Subjects will be excluded from the study if they satisfy any of the following criteria at the screening visit unless otherwise stated:

Subjects are to be excluded from the study if they meet any of the following criteria:

  1. Major surgery within 4 weeks prior to Screening
  2. Subjects with active central nervous system (CNS) metastases; however, subjects who have undergone radiation and/or surgery for the treatment of CNS metastases, who are neurologically stable, and who are no longer taking pharmacologic doses of corticosteroids are eligible; subjects with leptomeningeal metastases are not eligible.
  3. Has received prior radiotherapy within 2 weeks of start of study treatment. Subjects must have recovered from all radiation-related toxicities, not require corticosteroids, and not have had radiation pneumonitis. A 1-week washout is permitted for palliative radiation (≤2 weeks of radiotherapy) to non-CNS disease.
  4. Primary CNS malignancy
  5. HIV-infected subjects with a history of Kaposi sarcoma and/or Multicentric Castleman Disease.
  6. Subjects who are hepatitis B surface antigen positive are eligible if they have received hepatitis B virus (HBV) antiviral therapy for at least 4 weeks and have undetectable HBV viral load prior to enrollment.

    Note: Subjects should remain on antiviral therapy throughout study intervention and follow local guidelines for HBV antiviral therapy post completion of study intervention.

    Hepatitis B screening tests are not required unless:

    • Known history of HBV infection
    • As mandated by local health authority.
  7. Subjects with a history of hepatitis C virus (HCV) infection are eligible if HCV viral load is undetectable at screening. Note: Subjects must have completed curative antiviral therapy at least 4 weeks prior to enrollment.

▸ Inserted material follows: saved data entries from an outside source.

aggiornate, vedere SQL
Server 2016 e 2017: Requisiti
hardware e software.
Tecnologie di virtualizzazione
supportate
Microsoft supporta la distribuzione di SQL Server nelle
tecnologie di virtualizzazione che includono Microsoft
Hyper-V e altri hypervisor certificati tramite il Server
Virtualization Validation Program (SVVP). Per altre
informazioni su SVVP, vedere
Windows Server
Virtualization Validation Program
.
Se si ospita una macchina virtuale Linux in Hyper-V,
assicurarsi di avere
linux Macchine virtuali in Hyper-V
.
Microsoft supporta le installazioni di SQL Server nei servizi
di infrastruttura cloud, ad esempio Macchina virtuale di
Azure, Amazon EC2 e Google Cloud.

    Hepatitis C screening tests are not required unless:

    • Known history of HCV infection
    • As mandated by local health authority.
  8. Subjects who require immunosuppressive therapy including, but not limited to, treatment with corticosteroids in pharmacologic doses (equivalent to ≥10 mg prednisone daily), cyclosporine, mycophenolate, azathioprine, methotrexate, adalimumab, infliximab, vedolizumab, tofacitinib, dupilumab, rituximab, etc. or systemic steroids (except for steroid use as cortisol replacement therapy in documented adrenal insufficiency)
  9. Ongoing systemic bacterial, fungal, or viral infections at Screening

    a. NOTE: Subjects on antimicrobial, antifungal, or antiviral prophylaxis are not specifically excluded if all other inclusion/exclusion criteria are met

  10. Administration of a live vaccine within 6 weeks of first dose of study drug
  11. Baseline QT interval corrected with Fridericia's method (QTcF) > 480 ms (average of triplicate readings)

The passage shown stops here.